Demand Estimation with Text and Image Data
Giovanni Compiani, Ilya Morozov, Stephan Seiler
TL;DR
This paper develops a demand estimation framework that leverages unstructured text and image data to recover substitution patterns, addressing the common problem of unobserved or hard-to-quantify attributes. By extracting embeddings from images and textual content, reducing dimensionality with PCA, and embedding the components as random-coefficient shifters in a mixed logit model, the approach improves counterfactual predictions of substitution and pricing outcomes. Validations come from a controlled experiment measuring second-choice diversions and a large-scale Amazon category analysis, both showing substantial gains over standard attribute-based methods. The work has practical implications for mergers, pricing, and welfare analysis, and it provides a publicly available DeepLogit toolkit to facilitate adoption across markets and categories.
Abstract
We propose a demand estimation method that leverages unstructured text and image data to infer substitution patterns.
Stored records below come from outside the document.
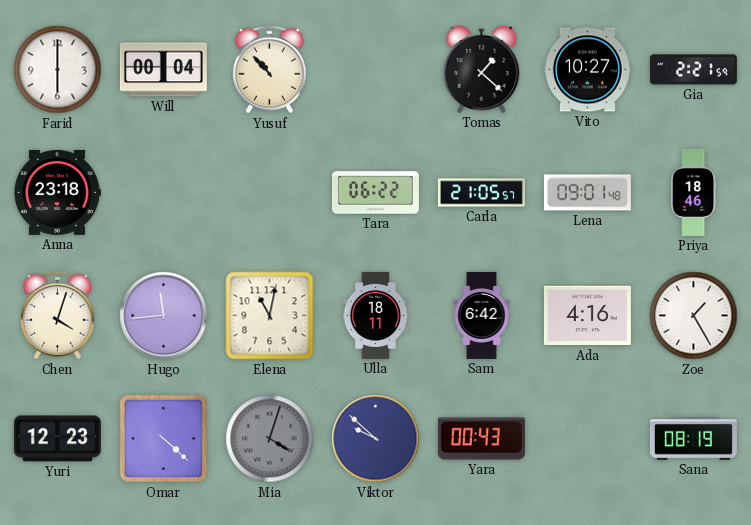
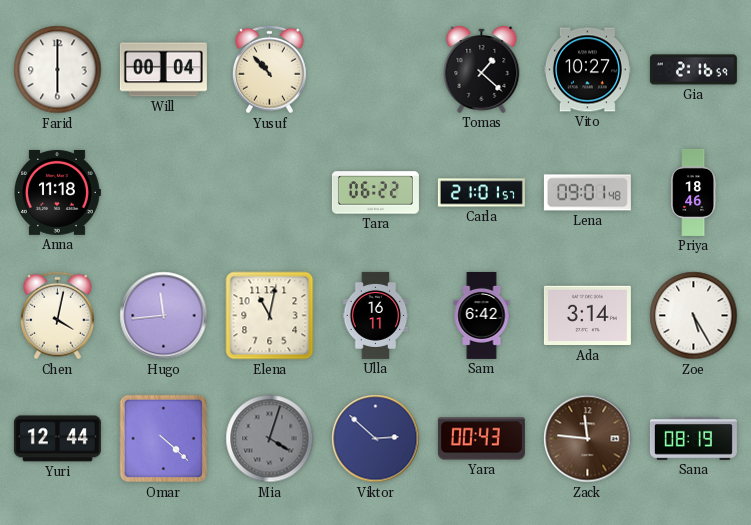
Gia: 2:21 -> 2:16
Anna: 23:18 -> 11:18
Carla: 21:05 -> 21:01
Chen: 4:03 -> 4:02
Ulla: 18:11 -> 16:11
Ada: 4:16 -> 3:14
Zoe: 1:25 -> 5:25
Yuri: 12:23 -> 12:44
Viktor: 9:52 -> 2:52
Zack: none -> 11:46
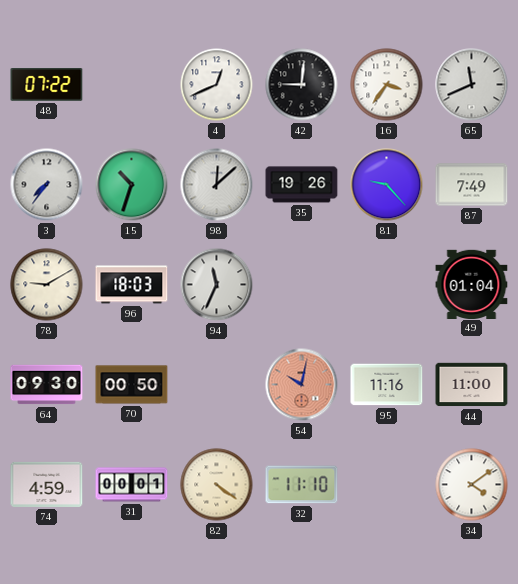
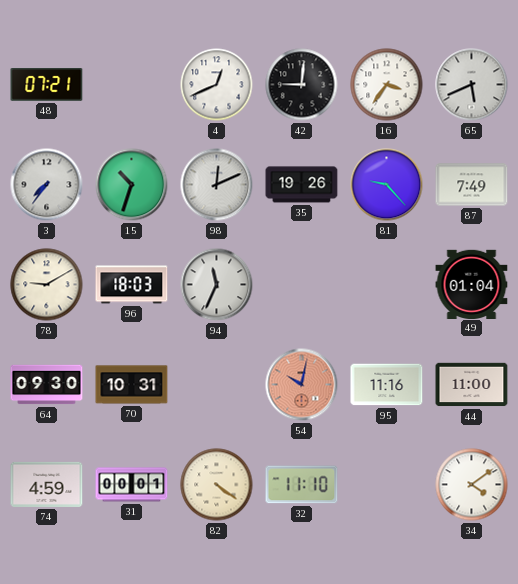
48: 07:22 -> 07:21
65: 11:41 -> 5:41
98: 12:08 -> 12:11
70: 00:50 -> 10:31
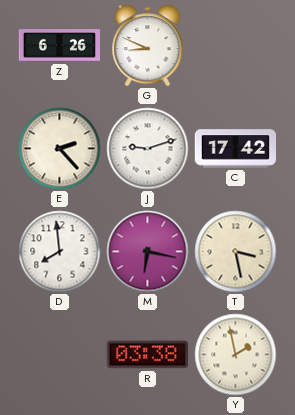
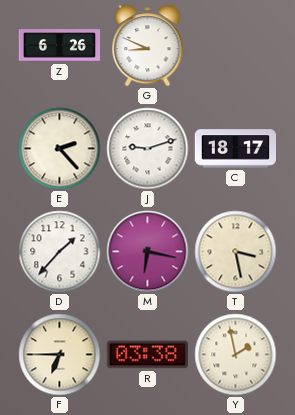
C: 17:42 -> 18:17
D: 7:59 -> 1:37
F: none -> 6:45
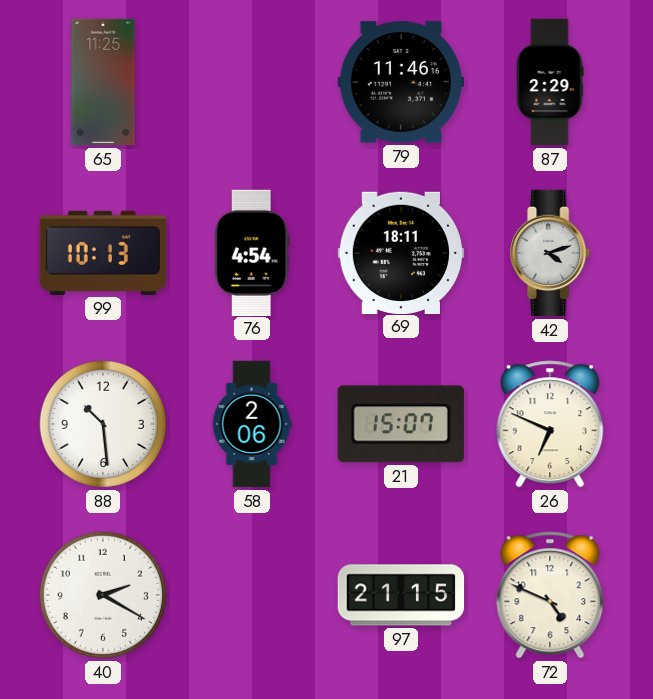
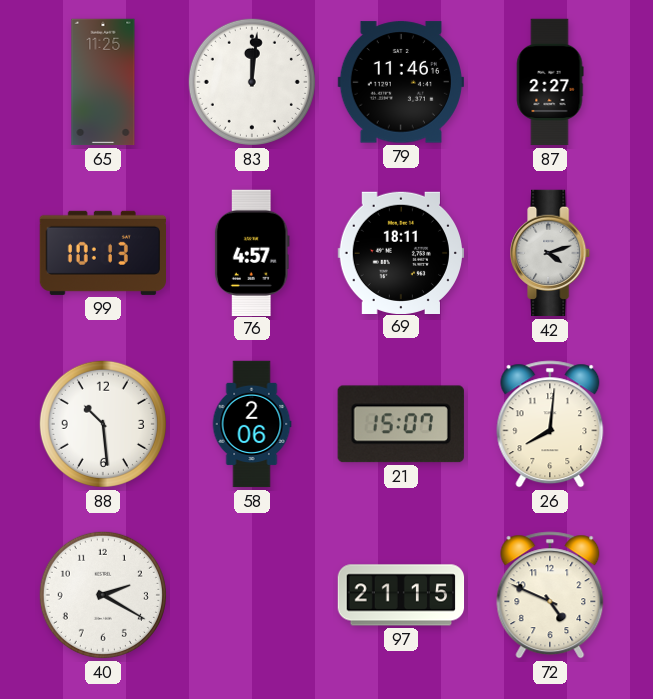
83: none -> 12:01
87: 2:29 -> 2:27
76: 4:54 -> 4:57
26: 6:49 -> 8:01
Using pre-trained deep learning models, we extract embeddings from product images and textual descriptions and incorporate them into a random coefficients logit model. This approach enables researchers to estimate demand even when they lack data on product attributes or when consumers value hard-to-quantify attributes, such as visual design or functional benefits. Using data from a choice experiment, we show that our approach outperforms standard attribute-based models in counterfactual predictions of consumers' second choices. We also apply it across 40 product categories on Amazon and consistently find that text and image data help identify close substitutes within each category.